Gagner sa vie par son esprit, Casanova est devenu un voyageur chevronné. La grosse tête impressionnante, le nez en forme de proue, les yeux sombres et la démarche vive et engageante du Chevalier de Seingalt, comme il commençait à se faire appeler, étaient connus à Paris, Dresde, Prague, Vienne et Berlin, Genève, Londres, Florence, Rome et Turin, Madrid et Lisbonne, Amsterdam, Bruxelles, Varsovie et Saint-Pétersbourg. Il évoluait aussi facilement à la cour et dans la société polie que dans le monde souterrain des prostituées, des proxénètes, des avorteurs et des cardharps. Il aimait le théâtre, manger et boire, et plus particulièrement la soupe aux écrevisses. Emprisonné à Venise à l’âge de vingt ans comme franc-maçon et soupçonné de pratiquer les arts noirs, il s’évade de façon spectaculaire par le toit. À Paris, où il a introduit la loterie, s’est fait une réputation de financier et a eu une foule d’amis aristocrates, il a prétendu avoir prostitué la superbe jeune O’ Morphy (du tableau de Boucher) pour Louis XV et a enlevé la vieille et crédule Madame d’Urfe pour peut-être un million de francs tout en mettant en scène des opérations magiques pour qu’elle se réincarne en petit garçon.

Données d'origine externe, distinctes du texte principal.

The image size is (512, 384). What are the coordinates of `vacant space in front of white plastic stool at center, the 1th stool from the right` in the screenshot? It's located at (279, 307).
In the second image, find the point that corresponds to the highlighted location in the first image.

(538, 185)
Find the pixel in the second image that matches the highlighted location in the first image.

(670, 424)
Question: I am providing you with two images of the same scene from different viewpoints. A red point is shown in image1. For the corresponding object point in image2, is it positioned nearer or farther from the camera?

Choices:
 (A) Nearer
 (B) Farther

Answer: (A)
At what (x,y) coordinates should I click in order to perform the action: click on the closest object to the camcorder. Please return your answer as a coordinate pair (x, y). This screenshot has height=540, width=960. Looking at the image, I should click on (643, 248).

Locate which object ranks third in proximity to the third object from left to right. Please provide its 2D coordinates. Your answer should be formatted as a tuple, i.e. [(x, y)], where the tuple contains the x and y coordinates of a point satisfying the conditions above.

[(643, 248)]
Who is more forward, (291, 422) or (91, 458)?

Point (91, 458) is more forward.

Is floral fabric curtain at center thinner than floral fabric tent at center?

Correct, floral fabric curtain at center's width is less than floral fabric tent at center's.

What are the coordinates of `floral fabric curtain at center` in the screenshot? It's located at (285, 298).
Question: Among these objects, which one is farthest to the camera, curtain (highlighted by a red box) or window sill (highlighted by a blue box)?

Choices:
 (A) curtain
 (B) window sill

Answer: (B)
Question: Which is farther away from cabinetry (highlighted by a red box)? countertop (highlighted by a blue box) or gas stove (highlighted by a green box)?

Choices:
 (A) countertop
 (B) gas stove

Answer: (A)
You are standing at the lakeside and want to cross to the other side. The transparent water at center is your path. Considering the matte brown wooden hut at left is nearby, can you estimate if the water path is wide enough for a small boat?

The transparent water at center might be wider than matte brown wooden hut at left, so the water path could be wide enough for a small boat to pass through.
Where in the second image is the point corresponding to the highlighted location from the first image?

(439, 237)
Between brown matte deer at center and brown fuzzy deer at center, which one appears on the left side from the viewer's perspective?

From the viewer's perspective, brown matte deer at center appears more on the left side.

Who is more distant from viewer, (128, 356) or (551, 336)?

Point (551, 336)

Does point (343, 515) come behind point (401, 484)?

Amateur averti des sciences et des mathématiques, Casanova a fréquenté la moitié des célébrités de l’époque. Il discutait de l’étymologie avec le Dr Johnson et des problèmes de pilotage des ballons avec Benjamin Franklin. Il tient de brillantes conversations (ou prétend le faire) avec Voltaire. Il a rencontré le « boucher » Cumberland, Madame de Pompadour, le Jeune Prétendant, deux papes et peut-être Mozart. Il a essayé de persuader l’empereur Joseph II d’organiser des fêtes chinoises à Vienne. Il exhorte la réforme du calendrier à Catherine la Grande lors d’une conversation avec elle à Saint-Pétersbourg et Frédéric le Grand lui offre un poste de précepteur auprès de jeunes nobles brillants spécialement sélectionnés à Berlin.
Casanova a trente-huit ans lorsqu’il arrive à Londres en 1763, espérant probablement initier les Anglais aux joies d’une loterie d’État. L’ambassadeur de France le présente à George III et à la reine Charlotte, mais il ne fait aucun progrès, contracte un cas féroce de maladie vénérienne et se retire. Il considéra par la suite sa période en Angleterre comme le début d’un long déclin de sa fortune qui le réduisit finalement à espionner et à informer pour le gouvernement de Venise dans les années 1770. À partir de 1785, il vit à Dux au service du jeune comte von Waldstein, qu’il avait rencontré à Vienne. Ils étaient tous deux francs-maçons et s’intéressaient à l’occulte.
A Dux, Casanova s’ennuyait de plus en plus, était malheureux et de mauvaise humeur. Le comte était souvent absent, le café et les macaronis n’étaient pas comme ils auraient dû être, la soupe était soit trop froide, soit trop chaude et les gens ricanaient lorsqu’il faisait poliment la grande révérence qui était à la mode dans sa jeunesse ou leur montrait exactement comment danser le menuet. Cherchant désespérément quelque chose à faire, il écrivit les mémoires scandaleuses qui furent publiées des années plus tard et lui donnèrent une gloire durable. À la fin, il déclara : « J’ai vécu en philosophe et je suis mort en chrétien » et fut enterré dans le cimetière de l’église Sainte-Barbe, à la sortie de Dux, au bord du lac.